* _Your task_
Tally the lines of the listing below in which the string "omgeving" occurs, and give the tally alone.

* _Supplied entries_
+---+
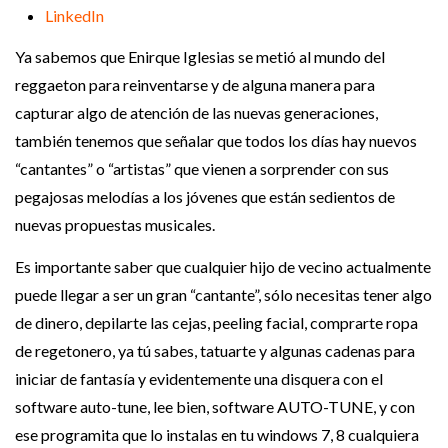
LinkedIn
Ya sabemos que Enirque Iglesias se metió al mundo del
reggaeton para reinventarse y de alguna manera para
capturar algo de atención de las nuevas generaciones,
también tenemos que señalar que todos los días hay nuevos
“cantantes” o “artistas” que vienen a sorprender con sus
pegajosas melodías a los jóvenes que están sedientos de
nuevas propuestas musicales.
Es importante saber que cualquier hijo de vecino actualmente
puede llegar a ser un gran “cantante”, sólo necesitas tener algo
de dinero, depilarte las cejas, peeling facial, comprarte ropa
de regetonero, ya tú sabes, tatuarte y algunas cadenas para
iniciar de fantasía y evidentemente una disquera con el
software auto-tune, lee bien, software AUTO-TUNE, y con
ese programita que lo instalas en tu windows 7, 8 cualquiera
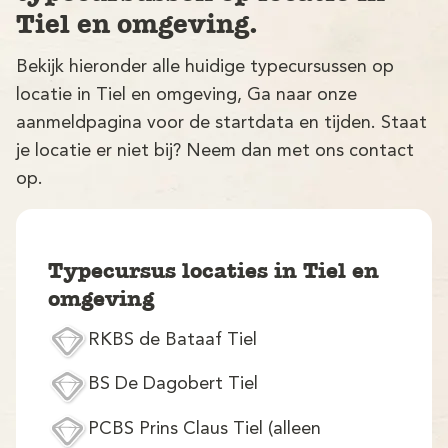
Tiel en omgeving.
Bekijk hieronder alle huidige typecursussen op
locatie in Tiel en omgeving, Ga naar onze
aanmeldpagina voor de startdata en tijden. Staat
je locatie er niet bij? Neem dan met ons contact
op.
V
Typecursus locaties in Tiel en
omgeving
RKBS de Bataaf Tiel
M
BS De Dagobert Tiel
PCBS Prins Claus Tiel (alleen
+---+
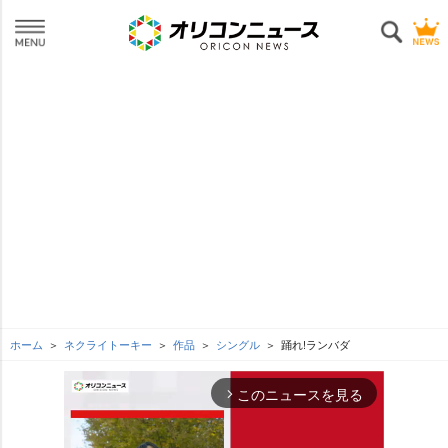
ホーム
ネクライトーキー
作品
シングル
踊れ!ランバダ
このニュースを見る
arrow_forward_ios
+---+
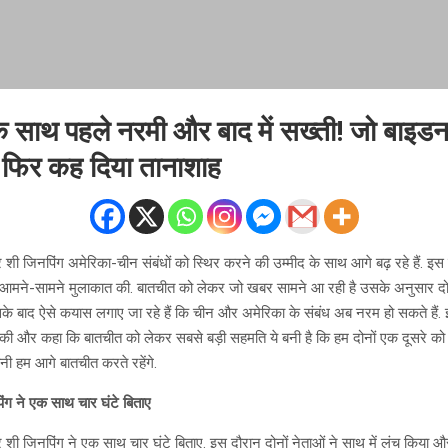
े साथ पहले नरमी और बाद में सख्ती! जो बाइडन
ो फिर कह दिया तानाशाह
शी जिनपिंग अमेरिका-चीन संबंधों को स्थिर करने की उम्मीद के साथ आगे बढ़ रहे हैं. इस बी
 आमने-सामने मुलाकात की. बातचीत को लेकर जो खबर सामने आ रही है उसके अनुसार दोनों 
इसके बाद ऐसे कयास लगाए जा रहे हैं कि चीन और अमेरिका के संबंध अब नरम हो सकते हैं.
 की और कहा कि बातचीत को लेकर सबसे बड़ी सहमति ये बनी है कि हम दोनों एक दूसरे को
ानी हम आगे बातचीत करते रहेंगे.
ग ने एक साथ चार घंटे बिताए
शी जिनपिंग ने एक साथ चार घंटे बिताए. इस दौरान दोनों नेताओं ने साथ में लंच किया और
+---+
* _Exercise result_
3